Using Claude Instead of GPT-4

import anthropic

client = anthropic.Anthropic()  # requires ANTHROPIC_API_KEY

def judge_with_claude(customer_message, response_a, response_b):
    message = client.messages.create(
        model="claude-opus-4-5",
        max_tokens=256,
        system=JUDGE_PROMPT,
        messages=[{
            "role": "user",
            "content": f"Customer: {customer_message}\n\nResponse A:\n{response_a}\n\nResponse B:\n{response_b}"
        }]
    )
    return json.loads(message.content[0].text)

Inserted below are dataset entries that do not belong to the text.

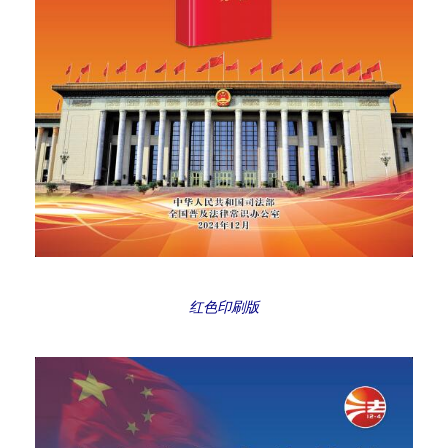
红色印刷版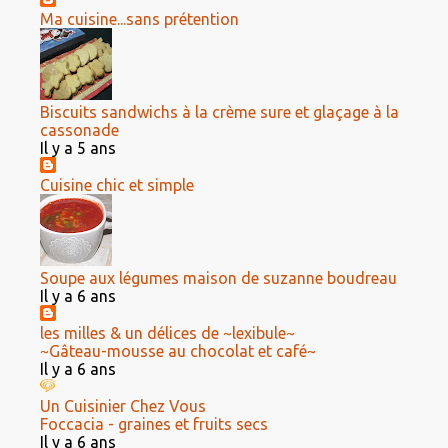
Ma cuisine...sans prétention
Biscuits sandwichs à la crème sure et glaçage à la
cassonade
Il y a 5 ans
Cuisine chic et simple
Soupe aux légumes maison de suzanne boudreau
Il y a 6 ans
les milles & un délices de ~lexibule~
~Gâteau-mousse au chocolat et café~
Il y a 6 ans
Un Cuisinier Chez Vous
Foccacia - graines et fruits secs
Il y a 6 ans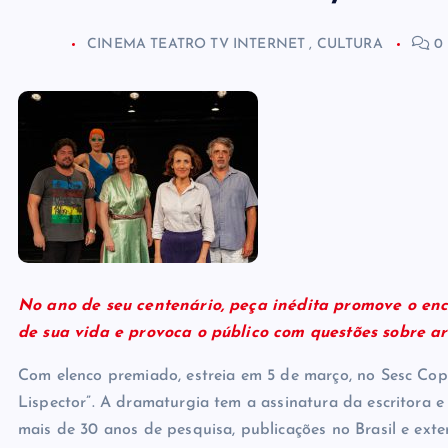
REDOR DA MESA, COM 
CINEMA TEATRO TV INTERNET
,
CULTURA
0 
No ano de seu centenário, peça inédita promove o en
de sua vida e provoca o público com questões sobre art
Com elenco premiado, estreia em 5 de março, no Sesc Cop
Lispector”. A dramaturgia tem a assinatura da escritora 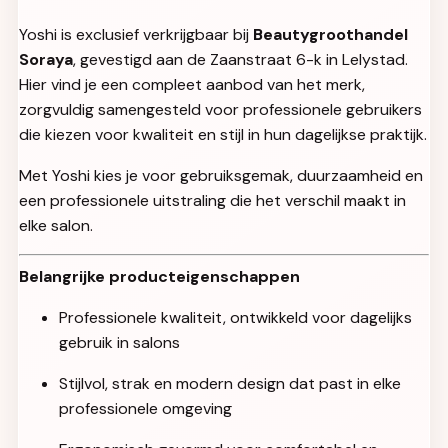
Yoshi is exclusief verkrijgbaar bij
Beautygroothandel
Soraya
, gevestigd aan de Zaanstraat 6-k in Lelystad.
Hier vind je een compleet aanbod van het merk,
zorgvuldig samengesteld voor professionele gebruikers
die kiezen voor kwaliteit en stijl in hun dagelijkse praktijk.
Met Yoshi kies je voor gebruiksgemak, duurzaamheid en
een professionele uitstraling die het verschil maakt in
elke salon.
Belangrijke producteigenschappen
Professionele kwaliteit, ontwikkeld voor dagelijks
gebruik in salons
Stijlvol, strak en modern design dat past in elke
professionele omgeving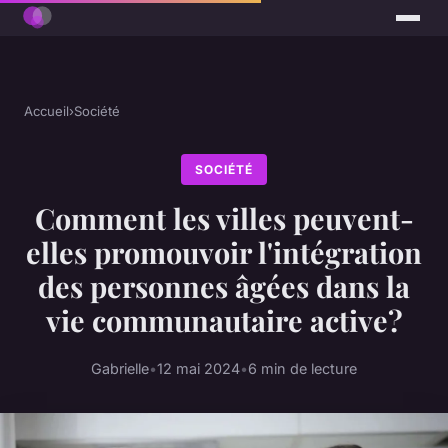
Accueil
›
Société
SOCIÉTÉ
Comment les villes peuvent-
elles promouvoir l'intégration
des personnes âgées dans la
vie communautaire active?
Gabrielle
•
12 mai 2024
•
6 min de lecture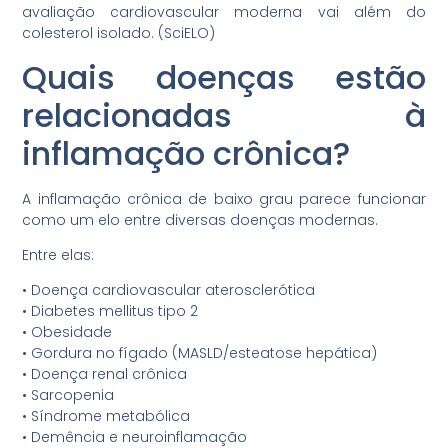
avaliação cardiovascular moderna vai além do
colesterol isolado. (SciELO)
Quais doenças estão
relacionadas à
inflamação crônica?
A inflamação crônica de baixo grau parece funcionar
como um elo entre diversas doenças modernas.
Entre elas:
•⁠ ⁠Doença cardiovascular aterosclerótica
•⁠ ⁠Diabetes mellitus tipo 2
•⁠ ⁠Obesidade
•⁠ ⁠Gordura no fígado (MASLD/esteatose hepática)
•⁠ ⁠Doença renal crônica
•⁠ ⁠Sarcopenia
•⁠ ⁠Síndrome metabólica
•⁠ ⁠Demência e neuroinflamação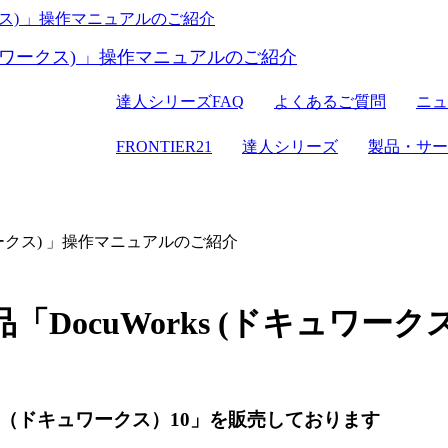
FRONTIER21
達人シリーズ
達人シリーズFAQ
よくあるご質問
ニュ
クラウドストレージ
セミナー情報
デジタル化・AI
電子帳簿保存
パソコン
FRONTIER21
達人シリーズ
製品・サー
達人シリーズ
管理サイト
サーバセッ
WEB版
セキュリティ
複合機
その他の
会計ソフ
ワークス) 」操作マニュアルのご紹介
セキュリティ対策
新規開業おまか
DocuWorks (ドキュワー
ks（ドキュワークス）10」を販売しております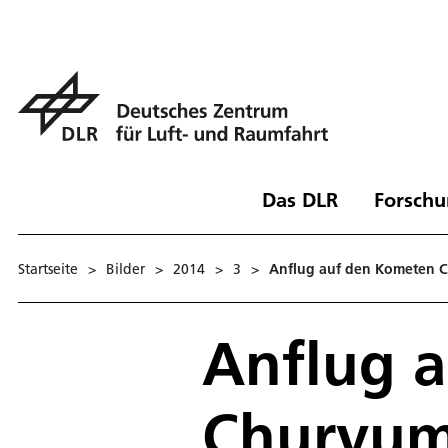
Das DLR
Forschu
Startseite
>
Bilder
>
2014
>
3
>
Anflug auf den Kometen 
Anflug 
Churyum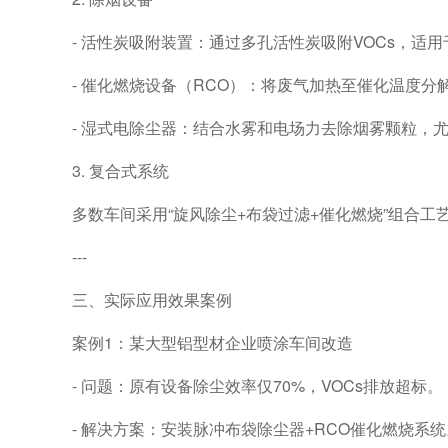
- 活性炭吸附装置：通过多孔活性炭吸附VOCs，适
- 催化燃烧设备（RCO）：将废气加热至催化温度分解
- 湿式电除尘器：结合水雾和电场力去除烟雾颗粒，
3. 复合式系统
多数车间采用“旋风除尘+布袋过滤+催化燃烧”组合
---
三、实际应用效果案例
案例1：某大型铝型材企业喷涂车间改造
- 问题：原有设备除尘效率仅70%，VOCs排放超标。
- 解决方案：安装脉冲布袋除尘器+RCO催化燃烧系统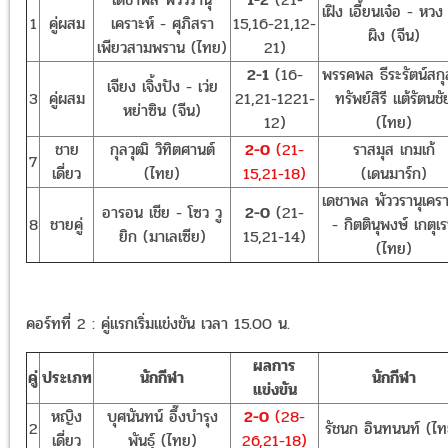
เฝิง เอี้ยนเจ๋อ - หวง
1
คู่ผสม
เคราะห์ - ศุภิสรา
15,16-21,12-
ผิง (จีน)
เพียวสามพราน (ไทย)
21)
2-1
(16-
พรรคพล ธีระรัตน์สกุ
เจียง เจิ้งปัง - เว่ย
3
คู่ผสม
21,21-1221-
ทรัพย์สิรี แต้รัตนชั
หย่าซิน (จีน)
12)
(ไทย)
ชาย
กุลวุฒิ วิทิตศานต์
2-0
(21-
ราสมุส เกมเก้
7
เดี่ยว
(ไทย)
15,21-18)
(เดนมาร์ก)
เดชาพล พัววรานุเครา
อารอน เชีย - โซว วู
2-0
(21-
8
ชายคู่
- กิตตินุพงษ์ เกตุเ
ยิก (มาเลเซีย)
15,21-14)
(ไทย)
คอร์ทที่ 2 : คู่แรกเริ่มแข่งขัน เวลา 15.00 น.
ผลการ
คู่
ประเภท
นักกีฬา
นักกีฬา
แข่งขัน
หญิง
บุศนันทน์ อึ๊งบํารุง
2-0
(28-
2
รัชนก อินทนนท์ (ไ
เดี่ยว
พันธุ์ (ไทย)
26,21-18)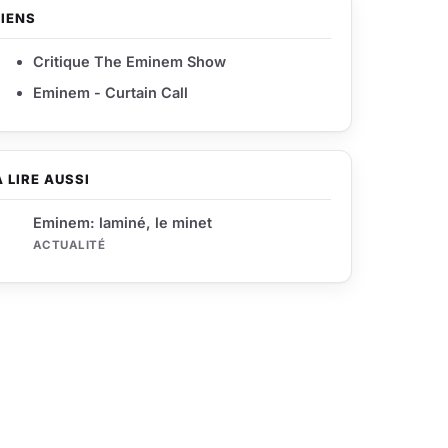
LIENS
Critique The Eminem Show
Eminem - Curtain Call
À LIRE AUSSI
Eminem: laminé, le minet
ACTUALITÉ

Putting It Together: A Complete Evaluation Script

# eval.py — run after each training run
import json
import pandas as pd
from pathlib import Path

def run_evaluation(base_model_name, ft_model_path, test_dataset_path, output_path):
    """Complete evaluation pipeline."""
    
    print("Loading models...")
    base_model, base_tokenizer = load_model(base_model_name)
    ft_model, ft_tokenizer = load_lora_model(base_model_name, ft_model_path)
    
    print("Loading test data...")
    test_data = load_test_dataset(test_dataset_path)
    
    print("Computing perplexity...")
    base_ppl = compute_perplexity(base_model, base_tokenizer, test_data)
    ft_ppl = compute_perplexity(ft_model, ft_tokenizer, test_data)
    
    print("Running LLM-as-Judge evaluation...")
    judge_results = evaluate_with_swap(test_data, base_model, ft_model, judge_with_claude)
    
    # BLEU and ROUGE for completeness
    bleu_score = compute_bleu(ft_model, ft_tokenizer, test_data)
    rouge_scores = compute_rouge(ft_model, ft_tokenizer, test_data)
    
    report = {
        "base_perplexity": base_ppl,
        "ft_perplexity": ft_ppl,
        "perplexity_improvement": f"{(base_ppl - ft_ppl) / base_ppl * 100:.1f}%",
        "win_rate": judge_results["win_rate"],
        "bleu": bleu_score,
        "rouge_l": rouge_scores["rougeL"],
        "num_test_examples": len(test_data),
    }
    
    print(f"\n{'='*50}")
    print("EVALUATION REPORT")
    print(f"{'='*50}")
    for k, v in report.items():
        print(f"{k:30s}: {v}")
    
    with open(output_path, "w") as f:
        json.dump(report, f, indent=2)
    
    return report

What Good Numbers Look Like

After a successful fine-tuning run on a customer support dataset:

MetricExpected Improvement
Perplexity (domain text)20–40% reduction
BLEU5–15% increase (often not meaningful)
ROUGE-L10–25% increase
LLM-as-Judge win rate65–80% (vs base model)

If your win rate is below 55%, something went wrong. Common causes: the dataset did not align with the test set distribution, training data quality was poor, or the base model already handles the task well and fine-tuning added noise.

The LLM-as-Judge win rate is the number you should optimize. The automatic metrics are secondary context. When you ship a fine-tuned model to users, their experience is what matters — and LLM-as-Judge approximates that experience better than n-gram overlap.